LUBIMBI villagers in Binga have appealed to the government to intervene and protect wildlife in their area from possible extinction due to rampant poaching by newly resettled A2 farmers.
A2 farmers were resettled by the government during the chaotic land reform programme in 2002.
Villagers told Southern Eye on Saturday that resettled A2 farmers were not conducting any developmental projects in the area to generate sustainable income and depended on poaching.
“The area was formerly a game park that was home to a huge population of wildlife. But since the land invasion, the animals population has dwindled to alarming levels due to poaching activities between Gwayi and Jotsholo,” said a Binga youth activist Mcabango Mpande.
“The large herds of elephants, buffalos, impala, kudus and many other animal species which roam the bushes in the area are in danger of extinction. The neighbouring southern region villagers of Binga South who once enjoyed animal life and other related benefits due to the presence of animals foresee a bleak future for the children because of the poaching as they depended on tourism,” she said.

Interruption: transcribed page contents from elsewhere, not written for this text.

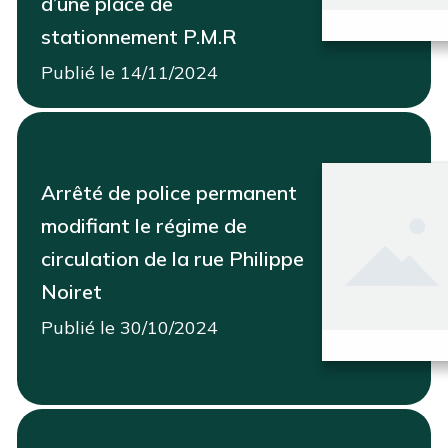
d’une place de
Consulter
stationnement P.M.R
Publié le 14/11/2024
Arrêté de police permanent
modifiant le régime de
circulation de la rue Philippe
Noiret
Publié le 30/10/2024
Consulter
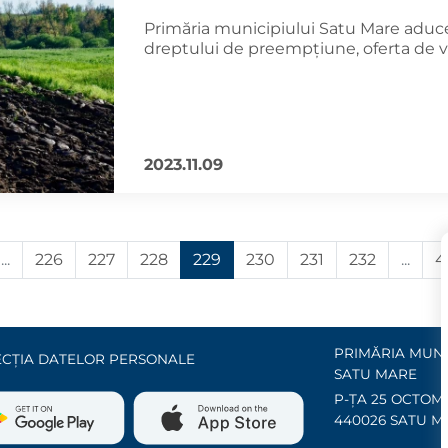
Primăria municipiului Satu Mare aduce 
dreptului de preempțiune, oferta de v
2023.11.09
...
226
227
228
229
230
231
232
...
4
PRIMĂRIA MUNI
CȚIA DATELOR PERSONALE
SATU MARE
P-ȚA 25 OCTOMB
440026 SATU M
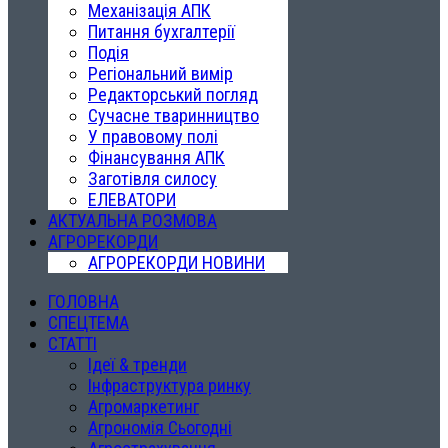
Механізація АПК
Питання бухгалтерії
Подія
Регіональний вимір
Редакторський погляд
Сучасне тваринництво
У правовому полі
Фінансування АПК
Заготівля силосу
ЕЛЕВАТОРИ
АКТУАЛЬНА РОЗМОВА
АГРОРЕКОРДИ
АГРОРЕКОРДИ НОВИНИ
ГОЛОВНА
СПЕЦТЕМА
СТАТТІ
Ідеї & тренди
Інфраструктура ринку
Агромаркетинг
Агрономія Сьогодні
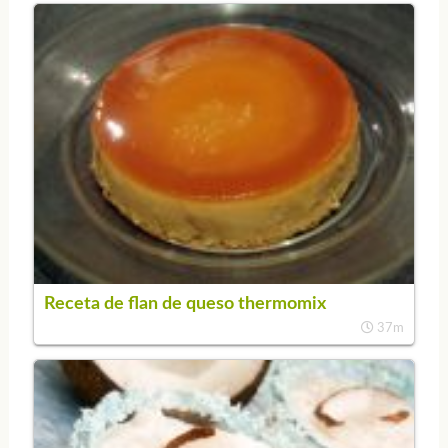
Receta de flan de queso thermomix
37m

Another villager said they feared that most of these resettled farmers may abandon the land when there is no more wildlife left in the area.

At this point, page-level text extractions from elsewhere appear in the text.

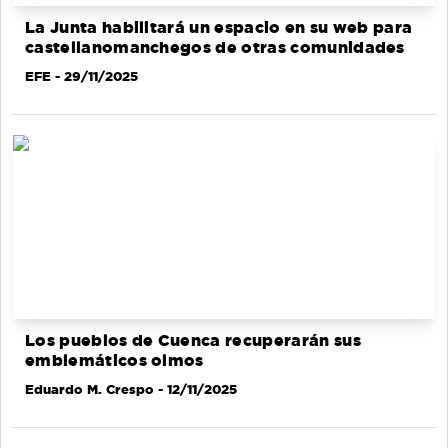
La Junta habilitará un espacio en su web para
castellanomanchegos de otras comunidades
EFE
- 29/11/2025
Los pueblos de Cuenca recuperarán sus
emblemáticos olmos
Eduardo M. Crespo
- 12/11/2025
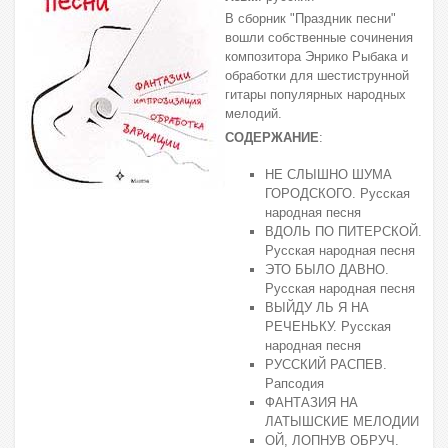
В сборник "Праздник песни"
вошли собственные сочинения
композитора Энрико Рыбака и
обработки для шестиструнной
гитары популярных народных
мелодий.
СОДЕРЖАНИЕ
:
НЕ СЛЫШНО ШУМА
ГОРОДСКОГО. Русская
народная песня
ВДОЛЬ ПО ПИТЕРСКОЙ.
Русская народная песня
ЭТО БЫЛО ДАВНО.
Русская народная песня
ВЫЙДУ ЛЬ Я НА
РЕЧЕНЬКУ. Русская
народная песня
РУССКИЙ РАСПЕВ.
Рапсодия
ФАНТАЗИЯ НА
ЛАТЫШСКИЕ МЕЛОДИИ
ОЙ, ЛОПНУВ ОБРУЧ.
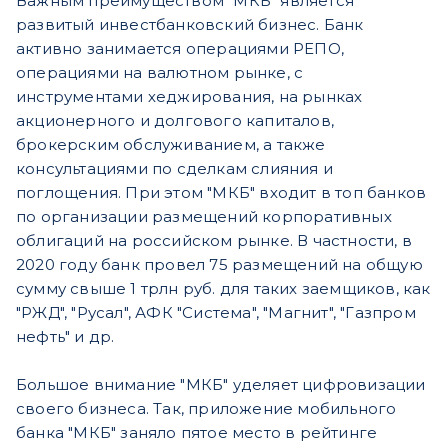
Важным преимуществом "МКБ" является
развитый инвестбанковский бизнес. Банк
активно занимается операциями РЕПО,
операциями на валютном рынке, с
инструментами хеджирования, на рынках
акционерного и долгового капиталов,
брокерским обслуживанием, а также
консультациями по сделкам слияния и
поглощения. При этом "МКБ" входит в топ банков
по организации размещений корпоративных
облигаций на российском рынке. В частности, в
2020 году банк провел 75 размещений на общую
сумму свыше 1 трлн руб. для таких заемщиков, как
"РЖД", "Русал", АФК "Система", "Магнит", "Газпром
нефть" и др.
Большое внимание "МКБ" уделяет цифровизации
своего бизнеса. Так, приложение мобильного
банка "МКБ" заняло пятое место в рейтинге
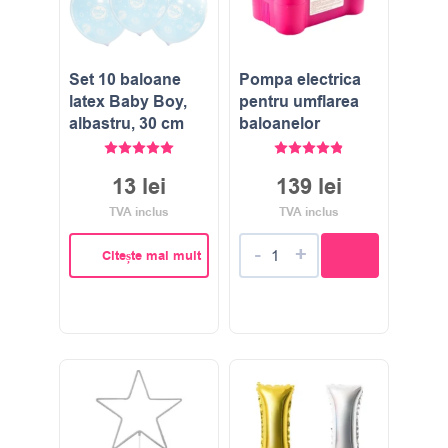
Set 10 baloane
Pompa electrica
latex Baby Boy,
pentru umflarea
albastru, 30 cm
baloanelor
Evaluat la
5.00
stele din 5
Evaluat la
4.86
stele di
13
lei
139
lei
TVA inclus
TVA inclus
-
+
Citește mai mult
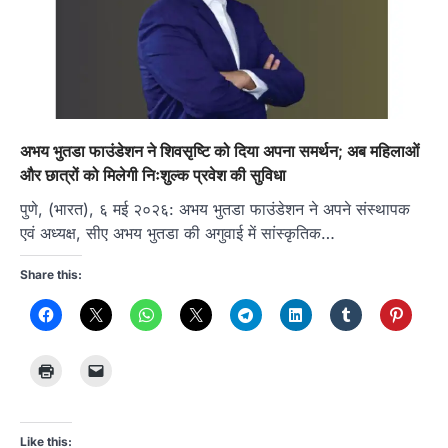
अभय भुतडा फाउंडेशन ने शिवसृष्टि को दिया अपना समर्थन; अब महिलाओं
और छात्रों को मिलेगी निःशुल्क प्रवेश की सुविधा
पुणे, (भारत), ६ मई २०२६: अभय भुतडा फाउंडेशन ने अपने संस्थापक
एवं अध्यक्ष, सीए अभय भुतडा की अगुवाई में सांस्कृतिक…
Share this:
Like this:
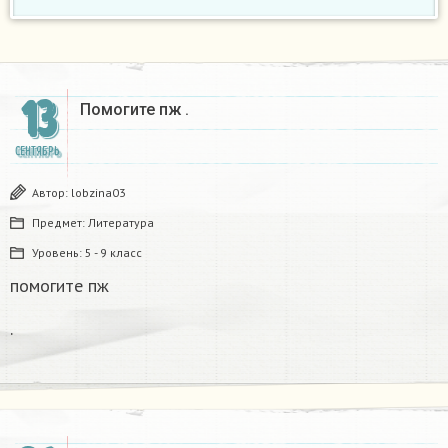
13
Помогите пж .​
СЕНТЯБРЬ
Автор:
lobzina03
Предмет:
Литература
Уровень:
5 - 9 класс
помогите пж
.​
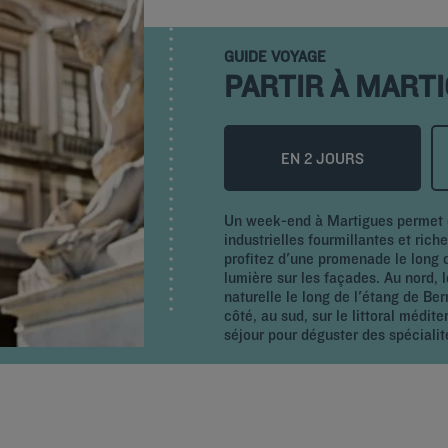
GUIDE VOYAGE
PARTIR À MART
EN 2 JOURS
Un week-end à Martigues permet de 
industrielles fourmillantes et rich
profitez d'une promenade le long d
lumière sur les façades. Au nord, 
naturelle le long de l'étang de Ber
côté, au sud, sur le littoral médite
séjour pour déguster des spécialit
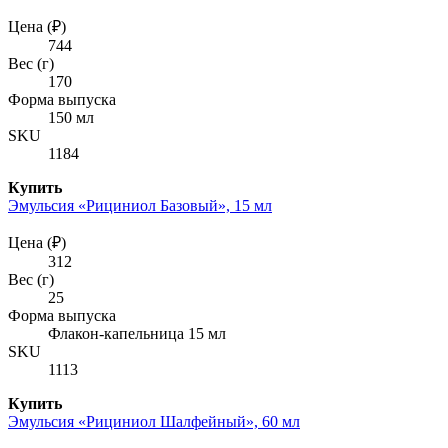
Цена (₽)
744
Вес (г)
170
Форма выпуска
150 мл
SKU
1184
Купить
Эмульсия «Рициниол Базовый», 15 мл
Цена (₽)
312
Вес (г)
25
Форма выпуска
Флакон-капельница 15 мл
SKU
1113
Купить
Эмульсия «Рициниол Шалфейный», 60 мл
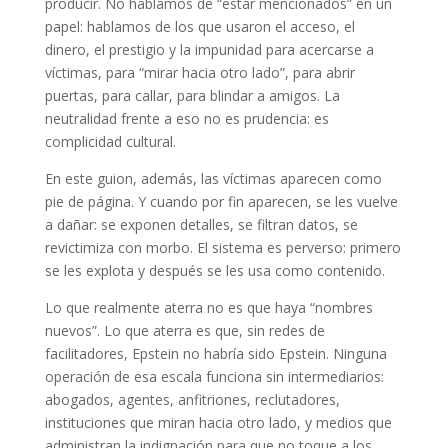
producir. No hablamos de “estar mencionados” en un
papel: hablamos de los que usaron el acceso, el
dinero, el prestigio y la impunidad para acercarse a
víctimas, para “mirar hacia otro lado”, para abrir
puertas, para callar, para blindar a amigos. La
neutralidad frente a eso no es prudencia: es
complicidad cultural.
En este guion, además, las víctimas aparecen como
pie de página. Y cuando por fin aparecen, se les vuelve
a dañar: se exponen detalles, se filtran datos, se
revictimiza con morbo. El sistema es perverso: primero
se les explota y después se les usa como contenido.
Lo que realmente aterra no es que haya “nombres
nuevos”. Lo que aterra es que, sin redes de
facilitadores, Epstein no habría sido Epstein. Ninguna
operación de esa escala funciona sin intermediarios:
abogados, agentes, anfitriones, reclutadores,
instituciones que miran hacia otro lado, y medios que
administran la indignación para que no toque a los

“We are appealing to the government to intervene before there is no more wildlife left in our area,” Mpande said.
The Zimbabwe Parks and Wildlife Management Authority revealed that the poaching of key species of animals within the Hwange National Park increased to 329 cases last year from 315 witnessed in 2012.
Wildlife mainly targeted included elephants, white and black rhinos, buffaloes and zebras.
However, the jumbos topped the list at 240 in 2012 up from 223 in 2011.